🤖 AI Summary
Conventional tractography algorithms struggle to simultaneously achieve high sensitivity and specificity in white-matter connectome mapping. Method: This paper introduces large language models (LLMs) to connectomics for the first time, proposing a neuroanatomy-informed framework for generating quantitative anatomical priors. Leveraging prompt engineering and integration of external anatomical knowledge, the LLM extracts structured, quantifiable pathway priors—including origin/termination regions, trajectory constraints, and probabilistic weights—and embeds them into tractography post-processing. Contribution/Results: The method significantly reduces both false-positive and false-negative connections, achieving state-of-the-art accuracy on the HCP-Diffusion gold-standard connectome atlas. It also enhances discriminative performance in downstream pathological diffusion modeling.

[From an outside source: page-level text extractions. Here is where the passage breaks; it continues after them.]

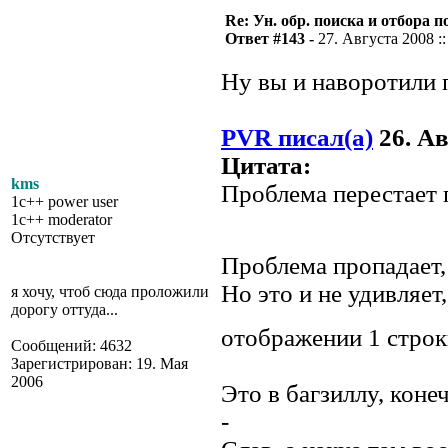
Re: Ун. обр. поиска и отбора 
Ответ #143 -
27. Августа 2008 ::
Ну вы и наворотили 
PVR писал(а)
26. Ав
Цитата:
kms
Проблема перестает 
1c++ power user
1c++ moderator
Отсутствует
Проблема пропадает,
Но это и не удивляет
я хочу, чтоб сюда проложили
дорогу оттуда...
отображении 1 стро
Сообщений: 4632
Зарегистрирован: 19. Мая
2006
Это в багзиллу, коне
-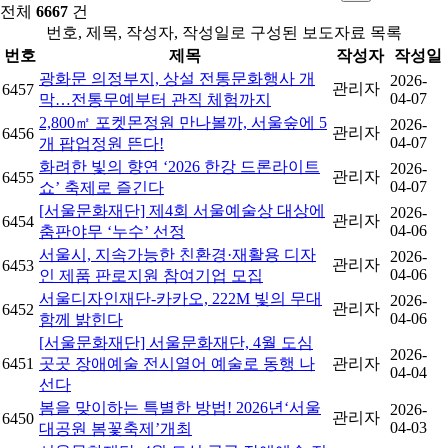
전체
6667
건
번호, 제목, 작성자, 작성일로 구성된 보도자료 목록
번호
제목
작성자
작성일
광화문 의정부지, 상설 전통문화행사 개
2026-
관리자
6457
04-07
막…전통무예부터 관직 체험까지
2,800㎡ 포켓몬정원 만나볼까, 서울숲에 5
2026-
관리자
6456
04-07
개 팝업정원 뜬다!
화려한 빛의 향연 ‘2026 한강 드론라이트
2026-
관리자
6455
04-07
쇼’ 축제로 즐긴다
[서울문화재단] 제4회 서울예술상 대상에
2026-
관리자
6454
04-06
춤판야무 ‘누수’ 선정
서울시, 지속가능한 친환경·재활용 디자
2026-
관리자
6453
04-06
인 제품 판로지원 참여기업 모집
서울디자인재단-카카오, 222M 빛의 무대
2026-
관리자
6452
04-06
함께 밝힌다
[서울문화재단] 서울문화재단, 4월 도심
2026-
6451
곳곳 장애예술 전시열어 예술로 동행 나
관리자
04-04
선다
봄을 맞이하는 특별한 방법! 2026년‘서울
2026-
관리자
6450
04-03
대공원 봄꽃축제’개최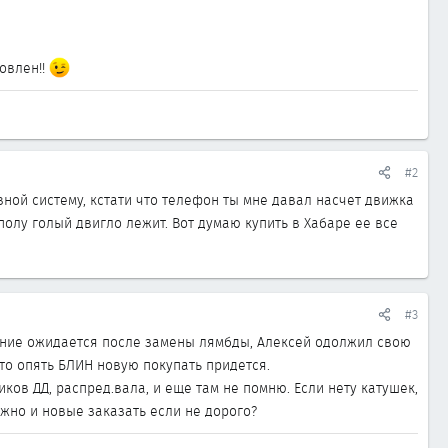
новлен!!
#2
вной систему, кстати что телефон ты мне давал насчет движка
 полу голый двигло лежит. Вот думаю купить в Хабаре ее все
#3
ижение ожидается после замены лямбды, Алексей одолжил свою
то опять БЛИН новую покупать придется.
иков ДД, распред.вала, и еще там не помню. Если нету катушек,
ожно и новые заказать если не дорого?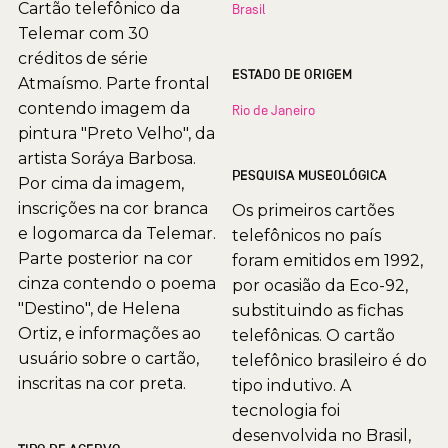
Cartão telefônico da
Brasil
Telemar com 30
créditos de série
ESTADO DE ORIGEM
Atmaísmo. Parte frontal
contendo imagem da
Rio de Janeiro
pintura "Preto Velho", da
artista Soráya Barbosa.
PESQUISA MUSEOLÓGICA
Por cima da imagem,
inscrições na cor branca
Os primeiros cartões
e logomarca da Telemar.
telefônicos no país
Parte posterior na cor
foram emitidos em 1992,
cinza contendo o poema
por ocasião da Eco-92,
"Destino", de Helena
substituindo as fichas
Ortiz, e informações ao
telefônicas. O cartão
usuário sobre o cartão,
telefônico brasileiro é do
inscritas na cor preta.
tipo indutivo. A
tecnologia foi
desenvolvida no Brasil,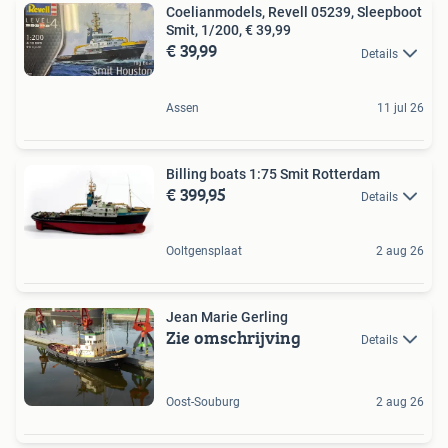
Coelianmodels, Revell 05239, Sleepboot
Smit, 1/200, € 39,99
€ 39,99
Details
Assen
11 jul 26
Billing boats 1:75 Smit Rotterdam
€ 399,95
Details
Ooltgensplaat
2 aug 26
Jean Marie Gerling
Zie omschrijving
Details
Oost-Souburg
2 aug 26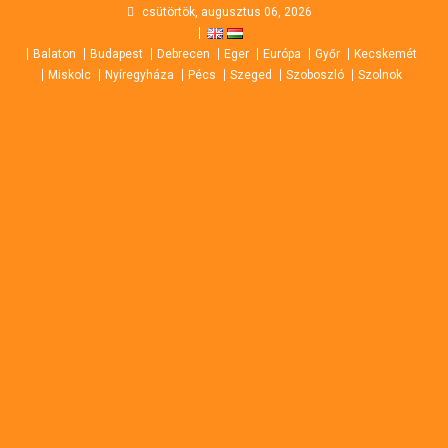
Skip
csütörtök, augusztus 06, 2026
to
Balaton
Budapest
Debrecen
Eger
Európa
Győr
Kecskemét
content
Miskolc
Nyíregyháza
Pécs
Szeged
Szoboszló
Szolnok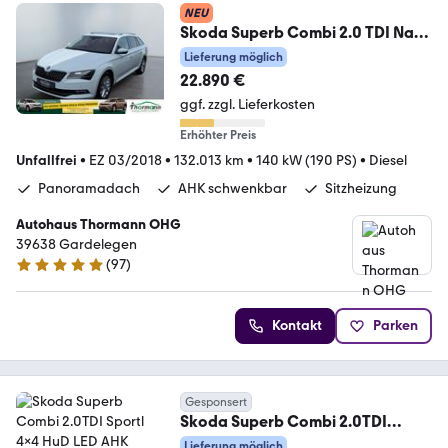
NEU
Skoda Superb Combi 2.0 TDI Navi,
AHK, Rückfahrkamera
Lieferung möglich
22.890 €
ggf. zzgl. Lieferkosten
Erhöhter Preis
Unfallfrei
•
EZ 03/2018
•
132.013 km
•
140 kW (190 PS)
•
Diesel
Panoramadach
AHK schwenkbar
Sitzheizung
Autohaus Thormann OHG
39638 Gardelegen
(
97
)
4.8 Sterne
Kontakt
Parken
Gesponsert
Skoda Superb Combi 2.0TDI
Sportl 4x4 HuD LED AHK Pano
Lieferung möglich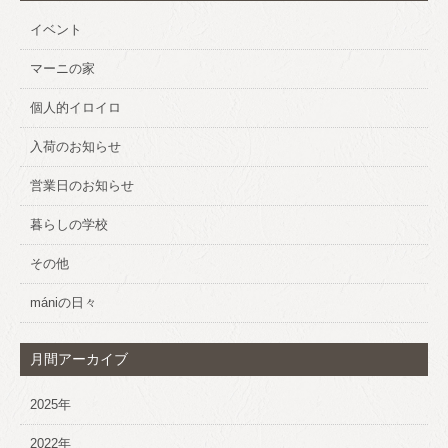
イベント
マーニの家
個人的イロイロ
入荷のお知らせ
営業日のお知らせ
暮らしの学校
その他
mániの日々
月間アーカイブ
2025年
2022年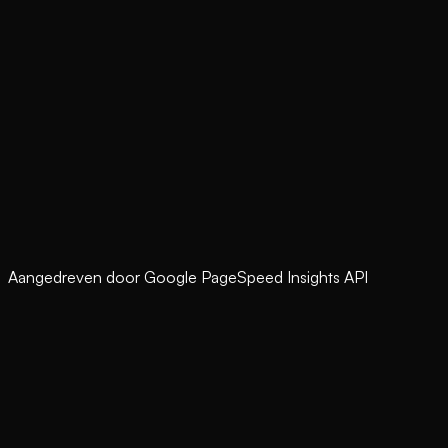
Aangedreven door Google PageSpeed Insights API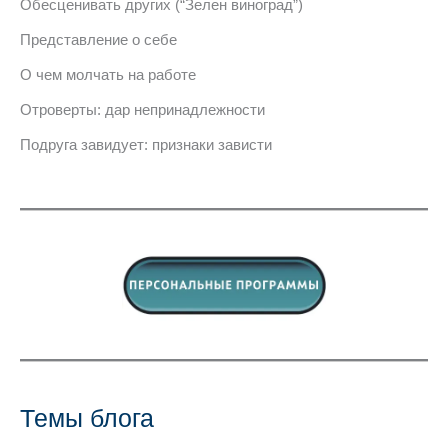
Обесценивать других (“Зелен виноград”)
Представление о себе
О чем молчать на работе
Отроверты: дар непринадлежности
Подруга завидует: признаки зависти
Темы блога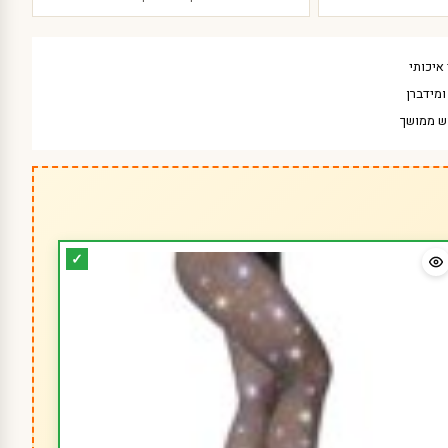
איכותי
מידברן
ש ממושך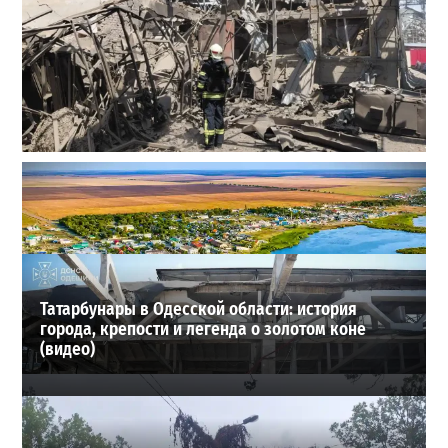
В Одессе выросло число пострадавших после атаки
реактивных дронов (фото)
2
24-07-2026 в 14:29
ВИБОР РЕДАКЦИИ
Татарбунары в Одесской области: история
города, крепости и легенда о золотом коне
(видео)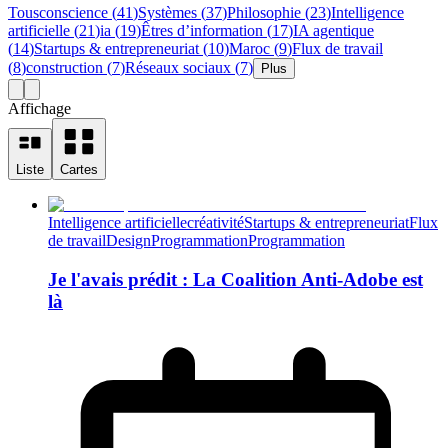
Tous
conscience
(
41
)
Systèmes
(
37
)
Philosophie
(
23
)
Intelligence
artificielle
(
21
)
ia
(
19
)
Êtres d’information
(
17
)
IA agentique
(
14
)
Startups & entrepreneuriat
(
10
)
Maroc
(
9
)
Flux de travail
(
8
)
construction
(
7
)
Réseaux sociaux
(
7
)
Plus
Affichage
Liste
Cartes
Intelligence artificielle
créativité
Startups & entrepreneuriat
Flux
de travail
Design
Programmation
Programmation
Je l'avais prédit : La Coalition Anti-Adobe est
là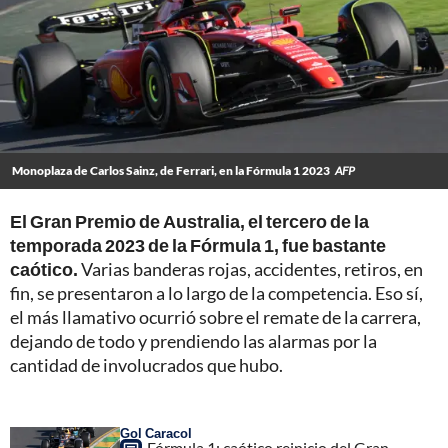
Monoplaza de Carlos Sainz, de Ferrari, en la Fórmula 1 2023
AFP
El Gran Premio de Australia, el tercero de la
temporada 2023 de la Fórmula 1, fue bastante
caótico.
Varias banderas rojas, accidentes, retiros, en
fin, se presentaron a lo largo de la competencia. Eso sí,
el más llamativo ocurrió sobre el remate de la carrera,
dejando de todo y prendiendo las alarmas por la
cantidad de involucrados que hubo.
Gol Caracol
Fórmula 1: caótico reinicio del Gran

Its core innovation lies in establishing the first LLM-driven, anatomy-aware connectomics pipeline that enables trustworthy translation of textual neuroanatomical knowledge into computationally usable priors.
📝 Abstract
Tractography is a unique method for mapping white matter connections in the brain, but tractography algorithms suffer from an inherent trade-off between sensitivity and specificity that limits accuracy. Incorporating prior knowledge of white matter anatomy is an effective strategy for improving accuracy and has been successful for reducing false positives and false negatives in bundle-mapping protocols. However, it is challenging to scale this approach for connectomics due to the difficulty in synthesising information relating to many thousands of possible connections. In this work, we develop and evaluate a pipeline using large language models (LLMs) to generate quantitative priors for connectomics, based on their knowledge of neuroanatomy. We benchmark our approach against an evaluation set derived from a gold-standard tractography atlas, identifying prompting techniques to elicit accurate connectivity information from the LLMs. We further identify strategies for incorporating external knowledge sources into the pipeline, which can provide grounding for the LLM and improve accuracy. Finally, we demonstrate how the LLM-derived priors can augment existing tractography filtering approaches by identifying true-positive connections to retain during the filtering process. We show that these additional connections can improve the accuracy of a connectome-based model of pathology spread, which provides supporting evidence that the connections preserved by the LLM are valid.